Mitochondria are tiny powerhouses found inside nearly every cell in the body, generating energy necessary for essential functions.

They carry their own DNA - which is passed on from mothers to their children. Unlike DNA found in the nuclei of cells, this does not affect characteristics such as appearance.

But if inherited mitochondrial DNA is defective, children can have life-limiting conditions involving muscles weakness and blindness.

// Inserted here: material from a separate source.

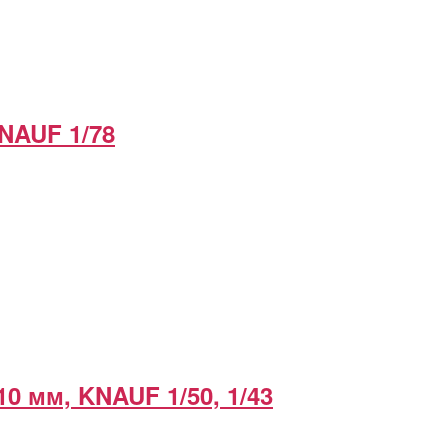
NAUF 1/78
0 мм, KNAUF 1/50, 1/43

Reporting in the journal Cell, scientists tested molecular scissors on mice with two different types of mitochondrial DNA (mtDNA).

They were able to recognise and cut out disease-causing mtDNA in mouse embryos. And the resulting offspring were healthy.

Researchers also used the technique successfully on faulty human mtDNA, inserted into mouse eggs.

They say the next step is to run preliminary laboratory tests on discarded human embryos.

And if proven safe and effective, they argue it would provide a simpler alternative to mitochondrial transfer therapy recently given the green light by UK authorities.

This controversially relies on DNA from three individuals - two parents and healthy mitochondria from a female donor.

But experts remain divided about the ethical and scientific questions this new approach brings.

Dr Marita Pohlschmidt, at charity Muscular Dystrophy UK, said: "We welcome selective elimination of mitochondria as a technique, which could benefit thousands of women worldwide who risk passing on mitochondrial disease to their children.

"The results seen in mice are promising. We are keen to see results of further research into the technique's safety and efficacy."

But Prof Frances Flinter, expert in genetics at Guy's and St Thomas' Hospital, said: "The biggest question to address will be the possibility that DNA cutting enzymes may disrupt adjacent genes that are important, leading to unintended adverse consequences."

Dr Duscko Ilic, at King's College London, said the technique had many hurdles to overcome.

"Although this clever alternative approach for correcting genetic errors in mitochondria is a technical masterpiece, it is unlikely to make it to clinic in the near future.

"Replacing faulty genes in human pre-implantation embryos, germ cells or gametes poses serious risks."

And David King, of the group, Human Genetics Alert, had his own warning.

"This research is unethical. It threatens to usher in the future of genetically modified designer babies.

"We must extend the ban on human genetic engineering to create a global treaty."

Meanwhile, other research from China involving separate technology on the more abundant DNA found in the nuclei of human cells, has led scientists to question how far such technology should ethically go.